Last week I was asked by a customer to build a new VMware vSphere 5 infrastructure in which they would like to use Auto Deploy for the ESXi 5 hosts. Of course I told them that Auto Deploy was a first release but I didn’t push that too hard, because designing and deploying it for real production environments is also a challenge I hadn’t been able to take up yet. The environment consists of two sites; each site has an EMC VNX 5300 storage array which replicates to the partner.
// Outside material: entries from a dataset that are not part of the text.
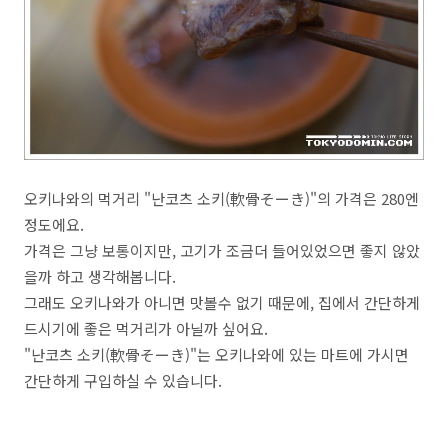
오키나와의 먹거리 "난코츠 소키(軟骨そーき)"의 가격은 280엔
정도에요.
가격은 그냥 보통이지만, 고기가 조금더 들어있었으면 좋지 않았
을까 하고 생각해봅니다.
그래도 오키나와가 아니면 맛볼수 없기 때문에, 집에서 간단하게
드시기에 좋은 먹거리가 아닐까 싶어요.
"난코츠 소키(軟骨そーき)"는 오키나와에 있는 마트에 가시면
간단하게 구입하실 수 있습니다.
Per site we have 2 Cisco UCS blades in which 10 blades have been assigned for the VMware vSphere 5 environment. Each blade will use the converged FCoE adapter and will be presented to the ESXi hosts as two physical nics and two physical HBAs.
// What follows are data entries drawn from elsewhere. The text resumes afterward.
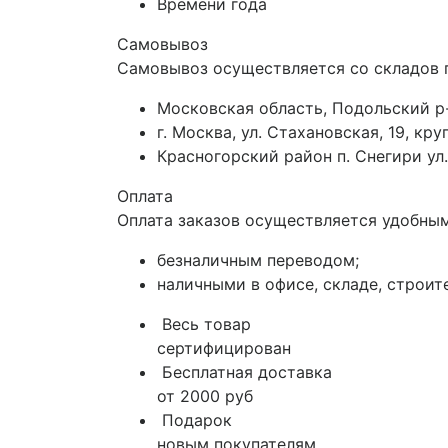
Времени года
Самовывоз
Самовывоз осуществляется со складов 
Московская область, Подольский р-
г. Москва, ул. Стахановская, 19, к
Красногорский район п. Снегири ул.
Оплата
Оплата заказов осуществляется удобным
безналичным переводом;
наличными в офисе, складе, строит
Весь товар
сертифицирован
Бесплатная доставка
от 2000 руб
Подарок
новым покупателям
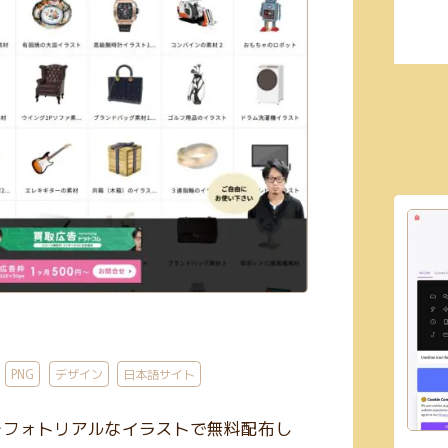
PNG
デザイン
日本語サイト
をフォトリアルなイラストで無料配布し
My series on VMware vSphere 5 Auto Deploy:
vSphere 5 – How to run ESXi stateless with vSphere Auto Deploy
vSphere 5 Auto Deploy PXE booting through Cisco ASA firewall
Updating your ESXi host using VMware vSphere 5 Auto deploy
My first Auto Deploy design for real production environment
vCenter and ESXi host configuration
The vCenter design also includes a VMware Site Recovery Manager 5 design, should Site-A fail we can quickly fail over to site-B using VMware SRM and vice versa. vCenter is deployed as a virtual machine and the Auto Deploy service will be running on the vCenter Server.
Should site-A fail because of power failure it would be impossible to get the ESXi host up and running again, since the vCenter VM would be down, including the Auto Deploy services. If the vCenter VM would be running in a cross-site design (vCenter for site-A running on ESXi hosts on site-B), the ESXi would be able to boot if power is restored to site-A because they would boot using vCenter and Auto Deploy from Site-B. However, for a VMware SRM design this would give me problems since losing Site-A would also lose vCenter-B, which I need to set the wheels of a VMware SRM site recovery in motion. To make a quick recovery possible after all ESXi hosts went down, I decided to have the first ESXi host in the blade center use boot from SAN and install ESXi on the “local” boot from SAN disk of 5 GB. The vCenter VM, together with the SQL VM, will always run on this first ESXi host.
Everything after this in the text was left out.